# What size internal hard drive can I get for Tivo HD TCD652160?



## lynnalexandra (Apr 27, 2009)

I've read the FAQ's on updating the hard drive - but I'm seeing conflicting information on what size upgrade I can make to my Tivo HD TCD652160? FAQ suggests 1TB - whereas the Tivo hd XL can accomodate 2TB. I'm thinking I might be getting conflicting information as new and bigger hard drives become available but may not have been at the time of compiling the FAQ.

Anyway - before I buy the wrong thing and blow up my machine (with lifetime service - and 10 months into its warranty), I want to check here and see what size hard drive it can take. 

And is it Kosher to talk here about specific sellers of these drives? 

Thank you.
Lynn.


----------



## richsadams (Jan 4, 2003)

Welcome to the forum.

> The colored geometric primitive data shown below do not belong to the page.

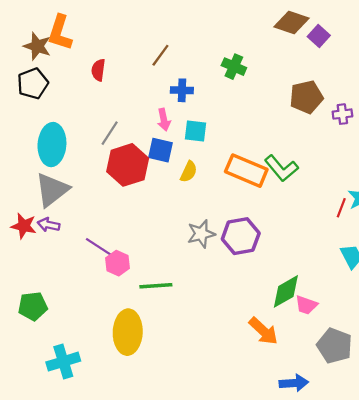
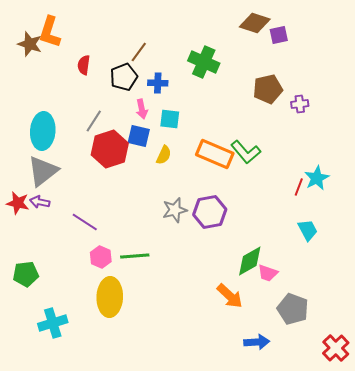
purple square: (319, 36) -> (279, 35), turned 36
green cross: (234, 67) -> (204, 62), size x1.4
black pentagon: (33, 84) -> (124, 77), moved
pink hexagon: (118, 263) -> (101, 257), moved

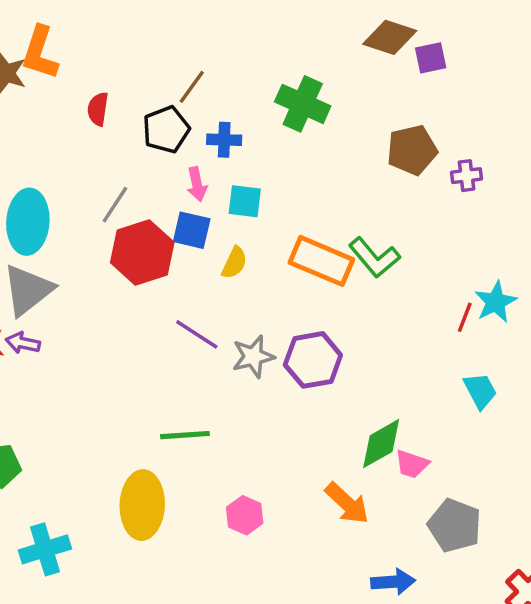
purple line: (85, 222) -> (197, 334), moved
pink hexagon: (101, 257) -> (245, 515), moved

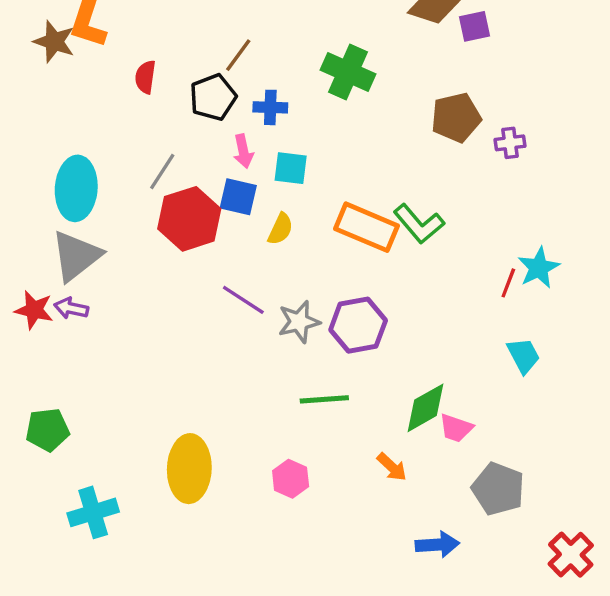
green line: (185, 435) -> (324, 399), moved
orange arrow: (347, 503) -> (392, 467), size x0.7

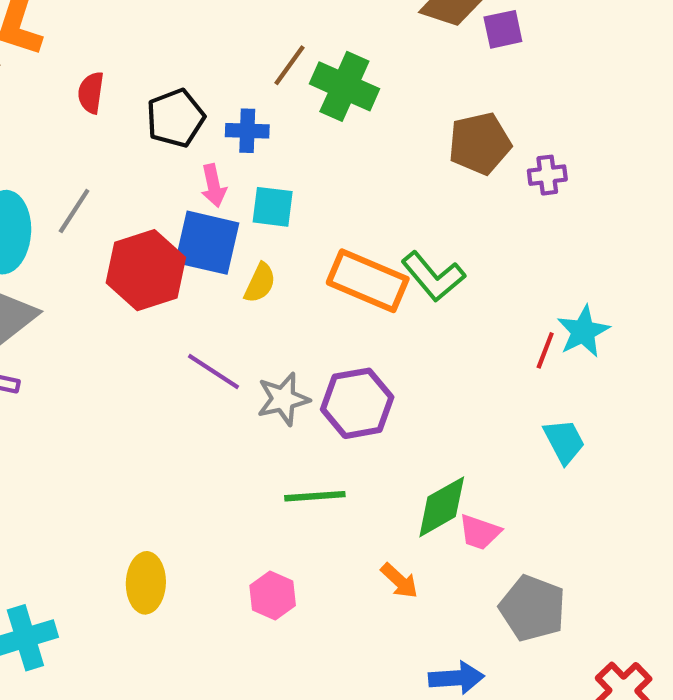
brown line: (238, 55) -> (290, 65), moved
gray line: (162, 172) -> (74, 211), moved
blue square: (238, 197) -> (207, 243), size x1.4
yellow ellipse: (189, 469) -> (146, 583), size x0.7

Comparing the TiVo HD and the HDXL is apples and oranges when it comes to upgrades. If you go back and read the upgrade FAQ (linked under my sig) you'll see that the TiVo HD's maximum useable capacity is 1.26 TB's of a 1.5TB or 2TB hard drive. (The most common upgrade is still 1TB) The TiVo HDXL can utilize a full 2TB hard drive. Details are in Section III, #16. So no conflicting information. It's all there and the post was updated about five days ago.

All of the recommended hard drives are listed by manufacturer on the FAQ. At any one time some sellers are less expensive than others. A quick Google search will usually turn up the lowest price and it's generally between buy.com and newegg.com but some others are competitive once in a while as well. For instance the recommended Western Digital 1TB WD10EVCS is under $100 incl. shipping from buy.com at the moment.

If you have any more questions you'll probably get a faster response by posting on the dedicated sticky thread (again, linked below my sig).

Happy upgrading!


----------



## lynnalexandra (Apr 27, 2009)

Thanks. I don't see a link below your signature. I see something that says "Upgrading?" - but it's just the typed word - not a clickable link. I do have follow-up questions, but I want to post them in the right place. Thanks. Lynn.


----------



## richsadams (Jan 4, 2003)

lynnalexandra said:


> Thanks. I don't see a link below your signature. I see something that says "Upgrading?" - but it's just the typed word - not a clickable link. I do have follow-up questions, but I want to post them in the right place. Thanks. Lynn.


Apologies. I forgot that until visitors have 10 or more posts they aren't able to see links or images. You've probably already found it, but if not it's the first sticky thread under the TiVo Series3 HDTV DVR Forum page titled "Drive Expansion and Drive Upgrade FAQ".


----------